I'm the first to admit that I'm an AI skeptic, but this goes way beyond my views about AI and is a fundamentally unsound idea.

Let's assume that a hypothetical future AI is perfect. It will produce correct output 100% of the time, with no bugs, errors, omissions, security flaws, or other failings. It will also generate output instantly and cost nothing to run.

Even with such perfection this idea is doomed to failure because it can only write code based on information in the prompt, which is written by a human. Any ambiguity, unstated assumption, or omission would result in a program that didn't work quite right. Even a perfect AI is not telepathic. So you'd need to explain and describe your intended solution extremely precisely without ambiguity. Especially considering in this "offline generation" case there is no opportunity for our presumed perfect AI to ask clarifying questions.

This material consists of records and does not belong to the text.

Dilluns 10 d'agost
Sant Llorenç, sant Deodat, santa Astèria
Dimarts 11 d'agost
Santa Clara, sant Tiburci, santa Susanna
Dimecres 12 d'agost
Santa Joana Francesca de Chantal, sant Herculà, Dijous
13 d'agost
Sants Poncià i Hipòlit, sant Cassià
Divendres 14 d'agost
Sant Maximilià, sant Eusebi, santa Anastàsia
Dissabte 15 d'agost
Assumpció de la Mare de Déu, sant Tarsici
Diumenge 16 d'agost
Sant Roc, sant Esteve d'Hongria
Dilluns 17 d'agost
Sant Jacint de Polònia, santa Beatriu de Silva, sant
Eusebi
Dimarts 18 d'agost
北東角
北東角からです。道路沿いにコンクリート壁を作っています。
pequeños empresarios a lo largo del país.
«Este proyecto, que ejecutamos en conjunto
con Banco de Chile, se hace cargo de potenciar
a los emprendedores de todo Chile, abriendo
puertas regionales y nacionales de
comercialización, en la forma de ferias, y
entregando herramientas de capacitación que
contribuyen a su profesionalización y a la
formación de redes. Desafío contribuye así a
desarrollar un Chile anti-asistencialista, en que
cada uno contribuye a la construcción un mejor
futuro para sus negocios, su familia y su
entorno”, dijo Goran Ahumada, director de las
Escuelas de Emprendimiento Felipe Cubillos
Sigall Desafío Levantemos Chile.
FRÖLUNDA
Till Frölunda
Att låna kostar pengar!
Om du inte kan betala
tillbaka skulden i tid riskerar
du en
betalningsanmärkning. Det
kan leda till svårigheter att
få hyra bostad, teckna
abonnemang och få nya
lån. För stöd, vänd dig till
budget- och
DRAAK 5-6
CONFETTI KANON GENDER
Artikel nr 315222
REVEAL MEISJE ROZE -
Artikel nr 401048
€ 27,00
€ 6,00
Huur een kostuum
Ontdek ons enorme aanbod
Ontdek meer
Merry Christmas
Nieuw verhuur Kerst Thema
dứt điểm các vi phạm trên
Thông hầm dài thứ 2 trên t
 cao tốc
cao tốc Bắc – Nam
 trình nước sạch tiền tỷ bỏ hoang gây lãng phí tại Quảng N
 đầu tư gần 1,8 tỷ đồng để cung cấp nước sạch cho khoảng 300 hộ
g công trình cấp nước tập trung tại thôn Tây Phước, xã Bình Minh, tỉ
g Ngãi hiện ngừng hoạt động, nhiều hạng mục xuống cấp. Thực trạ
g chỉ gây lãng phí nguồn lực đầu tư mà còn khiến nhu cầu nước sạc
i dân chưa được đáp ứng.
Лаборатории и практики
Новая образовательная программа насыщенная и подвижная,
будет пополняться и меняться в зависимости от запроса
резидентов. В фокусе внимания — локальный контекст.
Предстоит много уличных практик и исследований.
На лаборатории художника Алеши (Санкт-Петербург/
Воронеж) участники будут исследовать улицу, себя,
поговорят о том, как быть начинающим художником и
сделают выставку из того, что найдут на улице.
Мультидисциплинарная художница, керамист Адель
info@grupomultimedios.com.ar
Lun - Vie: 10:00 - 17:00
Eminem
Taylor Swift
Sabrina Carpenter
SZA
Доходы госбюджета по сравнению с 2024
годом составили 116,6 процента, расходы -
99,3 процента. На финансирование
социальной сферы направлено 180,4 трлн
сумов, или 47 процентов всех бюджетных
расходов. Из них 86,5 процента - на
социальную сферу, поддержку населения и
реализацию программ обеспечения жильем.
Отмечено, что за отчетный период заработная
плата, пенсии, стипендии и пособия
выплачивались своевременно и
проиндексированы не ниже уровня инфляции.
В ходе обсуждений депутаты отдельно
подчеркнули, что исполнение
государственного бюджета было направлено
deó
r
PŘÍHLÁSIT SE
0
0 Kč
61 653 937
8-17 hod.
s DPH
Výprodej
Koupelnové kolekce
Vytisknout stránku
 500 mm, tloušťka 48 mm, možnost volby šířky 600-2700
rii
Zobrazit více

But, by definition, any language which is precise and clear enough to not produce ambiguity is effectively a programming language, so you've not gained anything over just writing code.

This is so eloquently put and really describes the absurdity of the notion that code itself will become redundant to building a software system

We already have AI agents that can ask a human for help / clarification in those cases.

It could also analyze the company website, marketing materials, and so forth, and use that to infer the missing pieces. (Again, something that exists today)

  • If the AI has to ask for clarification, you can’t run it as a reproducible build step as envisaged. It’s as if your compiler would pause to ask clarifying questions on each CI run.

    If the company website, marketing materials, and so forth become part of the input, you’ll have to put those in version control as well, as any change is likely to result in a different application being generated (which may or may not be what you want).